This is absolutely occurring. All that's left to decide is what is causing it.

a) Ocean mixed layer depth: McGregor and Timmerman (2011) suggested that areas with a shallower mean mixed layer depth will display a stronger cooling due to lower heat capacity. This contradicts the dynamical thermostat mechanism.


b) Newtonian damping: Temperature changes in regions with cooler mean states are less damped by latent heating (equatorial cool tongue) which allows them to produce stronger cooling relative to regions with warmerm ean states. Introduced by Xie et al. (2010).


c) Cloud albedo impacts: Areas with high cloud cover and albedo (western Pacific warm pool) will display smaller sfc solar radiation changes and surface cooling. Proposed by McGregor and Timmerman (2011) and first suggested to be of importance by Stevenson et al., (2017).
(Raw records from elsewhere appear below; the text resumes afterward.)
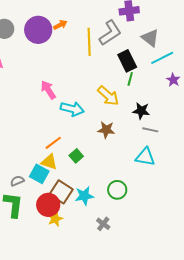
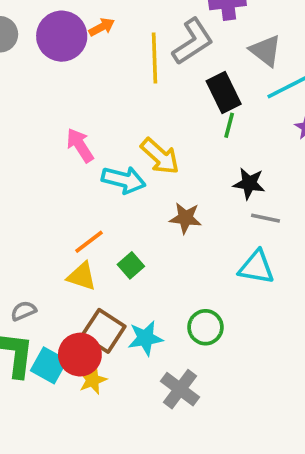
yellow arrow: (108, 96) -> (160, 156), moved
cyan square: (39, 174) -> (49, 365), moved
gray cross: (103, 224) -> (180, 389), size x1.5

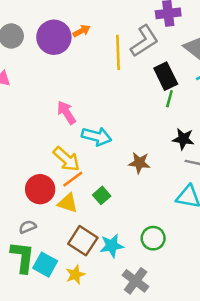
yellow arrow: (160, 156) -> (66, 159), moved
red circle: (80, 355) -> (40, 189), moved

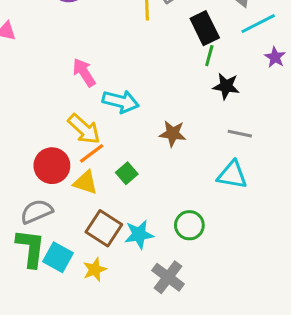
black star: (183, 139) -> (226, 86), moved
gray semicircle: (28, 227) -> (37, 211), size x1.5

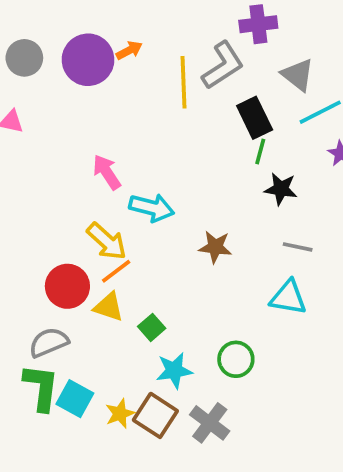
green square: (127, 173) -> (152, 327), moved
brown square: (104, 228) -> (155, 415), moved

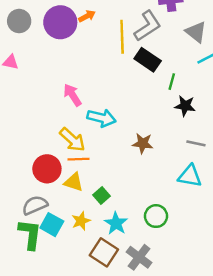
black rectangle: (255, 118) -> (148, 60), moved, turned -30
orange line: (116, 271) -> (78, 159), turned 35
cyan star: (174, 371) -> (116, 223), turned -30
cyan square: (75, 399) -> (52, 225), moved
yellow star: (120, 414) -> (81, 221), moved

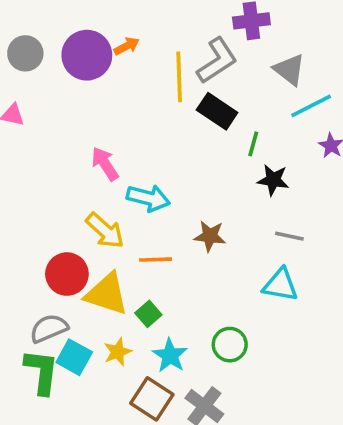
orange line: (78, 159) -> (156, 260), moved
yellow triangle: (74, 182) -> (107, 294), size x1.5

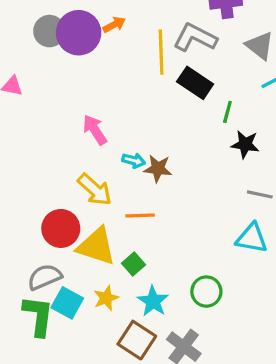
gray circle: (25, 53) -> (49, 31), moved
gray L-shape: (217, 61) -> (195, 38), turned -120
cyan arrow: (148, 198) -> (134, 161), size x0.6
brown star: (210, 236) -> (158, 169), moved

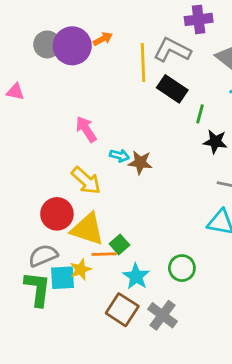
orange line: (140, 216) -> (104, 254), moved
yellow star: (106, 298) -> (81, 269), moved
cyan square: (67, 303) -> (62, 278), turned -32

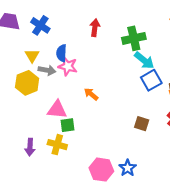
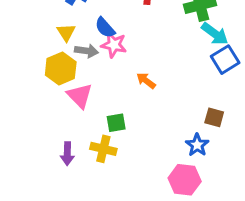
blue semicircle: (62, 53) -> (105, 28), turned -42
pink triangle: (57, 110) -> (80, 96), moved, turned 42
blue star: (128, 168) -> (197, 145), moved
pink hexagon: (101, 170) -> (185, 180), moved

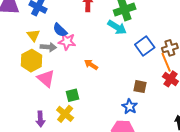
cyan arrow: (215, 34) -> (117, 27), moved
yellow cross: (103, 149) -> (65, 114), turned 30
(3) Changes in Land Precipitation

a) Source of westerly wind anomalies in western Pacific may be caused by volcanically induced intense cooling of Maritime Continent (Ohba et al., 2013). Anomalous land-sea temperature gradient between Maritime Continent and western Pacific induces westerly wind anomalies.

b) Khodri et al., (2017) suggested cooling of the African landmass is responsible for initiating westerly wind anomalies.


ITCZ Changes from Extra-Tropical Eruptions

NH eruptions tended to favor a El Nino response while SH eruptions tended to favor a La Nina response, due to changes in the ITCZ. El Nino-like anomalies influenced by pre-existing ENSO state: a stronger El Nino-like response seems to develop under La Nina compared with El Nino preexisting conditions. Asymmetry of the response can easily be understood since radiative-convective equilibrium imposes an upper limit on absolute intensity that an El Nino can reach (Jim et al., 2003). During an incipient La Nina or neutral conditions, the ITCZ is already further north and the trades are strong on the equator. A nominal zonal wind anomaly along the equator will trigger a larger change in wind stress under incipient La Nina than incipient El Nino conditions.